El procedimiento establece que el sujeto obligado tiene cinco días hábiles para entregar la información o para indicar que no se encuentra en sus archivos
Salamanca, Gto.- El ejercicio del derecho de acceso a la información pública en Salamanca se ha convertido en un termómetro ciudadano sobre el destino de los recursos públicos, en una constante tensión entre la apertura de datos que manejan las dependencias municipales y la clasificación de información como reservada o confidencial.
Organizaciones ciudadanas han señalado que el exceso en la reserva y la entrega de versiones públicas con tachaduras extensas limitan el conocimiento efectivo sobre el destino de los recursos públicos, mientras que la autoridad municipal sostiene que la clasificación responde al interés público y a la protección de datos personales.
El balance entre acceso y reserva sigue siendo, en Salamanca, el punto central del debate ciudadano sobre la transparencia y la rendición de cuentas.

De acuerdo con la Ley de Transparencia y Acceso a la Información Pública para el Estado de Guanajuato, toda la información en posesión de los sujetos obligados, como el Municipio de Salamanca, es pública, completa, oportuna y accesible, con las excepciones que la propia ley establece.
En el municipio, el vínculo entre la ciudadanía y el gobierno para este ejercicio es la Unidad de Transparencia y Acceso a la Información Pública, ubicada en Avenida Leona Vicario número 323, colonia San Juan Chihuahua, y en Mina número 100, segundo piso, despacho 201, en la Zona Centro, con atención de lunes a viernes de 08:00 a 16:00 horas, teléfono 464-641-45-00 extensiones 3070 y 3071 y correo solicitudes.transparencia@mail.salamanca.gob.mx, además de la Plataforma Nacional de Transparencia.
A través de estos canales, cualquier ciudadano puede solicitar información sobre presupuestos, contratos, nómina, obra pública, programas sociales y demás actos que deriven del ejercicio de atribuciones de las dependencias.
Sin embargo, el acceso encuentra su contraparte en la figura de la reserva. La información puede ser clasificada como reservada hasta por un periodo de cinco años, prorrogable por cinco años más cuando subsistan las causas que dieron origen a la clasificación, mediante una prueba de daño y con la aprobación del Comité de Transparencia municipal.
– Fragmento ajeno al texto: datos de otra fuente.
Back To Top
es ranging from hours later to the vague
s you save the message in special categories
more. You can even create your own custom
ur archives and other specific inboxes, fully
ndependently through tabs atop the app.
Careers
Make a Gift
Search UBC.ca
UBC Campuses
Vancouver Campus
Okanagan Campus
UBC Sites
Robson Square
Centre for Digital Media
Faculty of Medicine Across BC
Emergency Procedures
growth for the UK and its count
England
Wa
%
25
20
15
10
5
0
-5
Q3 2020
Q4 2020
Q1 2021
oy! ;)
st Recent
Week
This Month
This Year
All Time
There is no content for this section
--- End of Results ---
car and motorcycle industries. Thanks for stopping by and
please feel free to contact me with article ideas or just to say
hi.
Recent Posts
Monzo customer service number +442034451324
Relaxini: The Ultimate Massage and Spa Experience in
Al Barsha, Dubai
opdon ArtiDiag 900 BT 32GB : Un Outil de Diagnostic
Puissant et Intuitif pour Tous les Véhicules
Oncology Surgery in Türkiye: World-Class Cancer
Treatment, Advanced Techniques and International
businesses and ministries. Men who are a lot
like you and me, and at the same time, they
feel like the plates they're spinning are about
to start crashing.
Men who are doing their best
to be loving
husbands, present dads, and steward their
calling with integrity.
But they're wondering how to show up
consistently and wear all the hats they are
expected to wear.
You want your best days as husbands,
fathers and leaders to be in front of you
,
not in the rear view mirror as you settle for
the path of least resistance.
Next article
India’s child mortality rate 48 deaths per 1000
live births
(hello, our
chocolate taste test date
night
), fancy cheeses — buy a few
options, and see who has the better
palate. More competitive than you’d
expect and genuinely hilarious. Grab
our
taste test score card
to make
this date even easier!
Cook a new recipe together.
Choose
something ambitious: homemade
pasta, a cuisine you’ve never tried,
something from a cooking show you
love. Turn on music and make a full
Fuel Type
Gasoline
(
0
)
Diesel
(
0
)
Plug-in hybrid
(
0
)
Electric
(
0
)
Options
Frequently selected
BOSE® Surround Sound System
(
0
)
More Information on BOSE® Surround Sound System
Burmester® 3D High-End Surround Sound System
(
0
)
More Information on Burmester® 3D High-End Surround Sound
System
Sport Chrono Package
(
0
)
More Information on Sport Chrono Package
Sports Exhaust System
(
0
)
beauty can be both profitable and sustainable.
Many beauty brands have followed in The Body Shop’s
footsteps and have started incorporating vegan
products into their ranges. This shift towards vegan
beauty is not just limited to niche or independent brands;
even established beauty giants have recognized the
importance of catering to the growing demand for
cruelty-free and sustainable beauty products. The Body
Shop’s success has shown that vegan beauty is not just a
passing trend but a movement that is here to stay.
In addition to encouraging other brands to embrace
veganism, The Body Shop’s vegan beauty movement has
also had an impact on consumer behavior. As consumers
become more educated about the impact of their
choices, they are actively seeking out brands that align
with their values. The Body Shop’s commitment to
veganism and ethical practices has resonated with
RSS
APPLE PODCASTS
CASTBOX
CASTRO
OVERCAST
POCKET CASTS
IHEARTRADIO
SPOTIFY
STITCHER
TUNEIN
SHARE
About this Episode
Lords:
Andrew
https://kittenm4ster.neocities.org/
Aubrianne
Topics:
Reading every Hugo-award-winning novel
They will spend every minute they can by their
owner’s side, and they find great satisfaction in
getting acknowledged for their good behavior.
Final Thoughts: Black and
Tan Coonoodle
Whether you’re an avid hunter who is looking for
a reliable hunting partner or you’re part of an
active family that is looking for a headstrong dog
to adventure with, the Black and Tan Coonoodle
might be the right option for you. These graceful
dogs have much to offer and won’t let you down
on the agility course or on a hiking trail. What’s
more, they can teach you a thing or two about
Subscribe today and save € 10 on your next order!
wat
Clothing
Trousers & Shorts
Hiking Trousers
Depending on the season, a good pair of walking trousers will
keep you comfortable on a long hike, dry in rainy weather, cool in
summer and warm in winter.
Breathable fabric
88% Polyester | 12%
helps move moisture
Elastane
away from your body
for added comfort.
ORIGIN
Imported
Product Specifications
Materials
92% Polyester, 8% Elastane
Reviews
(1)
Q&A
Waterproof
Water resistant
Según el reglamento municipal, cuando una dependencia recibe de la Unidad de Transparencia una solicitud que presume debe ser reservada, en los primeros tres días hábiles debe elaborar un acuerdo de clasificación que contenga fecha de generación, dependencia que posee la información, documento o expediente, plazo de reserva, supuesto, fundamento, motivación y prueba de daño.
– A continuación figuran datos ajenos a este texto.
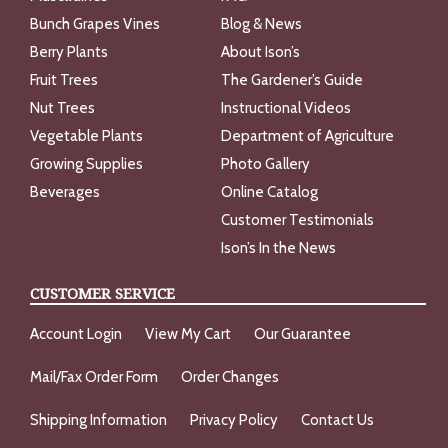
Bunch Grapes Vines
Blog & News
Berry Plants
About Ison’s
Fruit Trees
The Gardener’s Guide
Nut Trees
Instructional Videos
Vegetable Plants
Department of Agriculture
Growing Supplies
Photo Gallery
Beverages
Online Catalog
Customer Testimonials
Ison’s In the News
CUSTOMER SERVICE
Account Login
View My Cart
Our Guarantee
Mail/Fax Order Form
Order Changes
Shipping Information
Privacy Policy
Contact Us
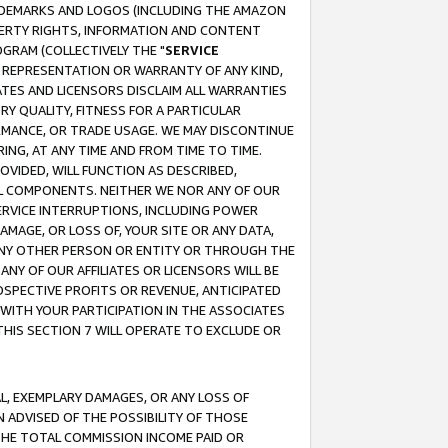
RADEMARKS AND LOGOS (INCLUDING THE AMAZON
OPERTY RIGHTS, INFORMATION AND CONTENT
GRAM (COLLECTIVELY THE "
SERVICE
ANY REPRESENTATION OR WARRANTY OF ANY KIND,
ATES AND LICENSORS DISCLAIM ALL WARRANTIES
RY QUALITY, FITNESS FOR A PARTICULAR
RMANCE, OR TRADE USAGE. WE MAY DISCONTINUE
ING, AT ANY TIME AND FROM TIME TO TIME.
OVIDED, WILL FUNCTION AS DESCRIBED,
UL COMPONENTS. NEITHER WE NOR ANY OF OUR
 SERVICE INTERRUPTIONS, INCLUDING POWER
MAGE, OR LOSS OF, YOUR SITE OR ANY DATA,
 ANY OTHER PERSON OR ENTITY OR THROUGH THE
NY OF OUR AFFILIATES OR LICENSORS WILL BE
OSPECTIVE PROFITS OR REVENUE, ANTICIPATED
 WITH YOUR PARTICIPATION IN THE ASSOCIATES
THIS SECTION 7 WILL OPERATE TO EXCLUDE OR
IAL, EXEMPLARY DAMAGES, OR ANY LOSS OF
N ADVISED OF THE POSSIBILITY OF THOSE
 THE TOTAL COMMISSION INCOME PAID OR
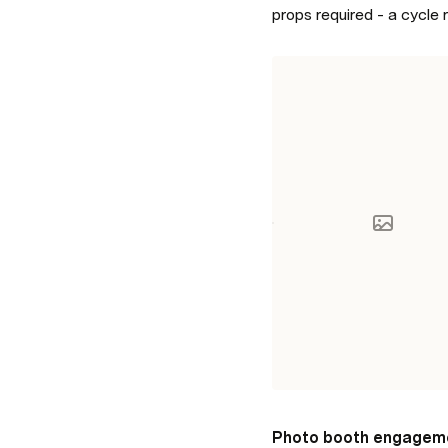
props required - a cycle
Photo booth engagem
Esa propuesta es analizada por el Comité, que puede confirmar, revocar o modificar total o parcialmente la clasificación. En caso de clasificación parcial, se debe elaborar una versión pública del documento.
La polaridad se hace evidente en la práctica mientras por un lado el municipio está obligado a documentar todo acto que derive de sus atribuciones y presume la existencia de la información, por otro, temas vinculados a seguridad, procedimientos de responsabilidad, datos personales, secretos bancarios o industriales y expedientes en trámite pueden ser declarados reservados o confidenciales.
En Salamanca, como en el resto del estado, el procedimiento establece que el sujeto obligado tiene cinco días hábiles para entregar la información o para indicar que no se encuentra en sus archivos o que ha sido clasificada, con opción de prórroga de hasta tres días hábiles más con justificación válida.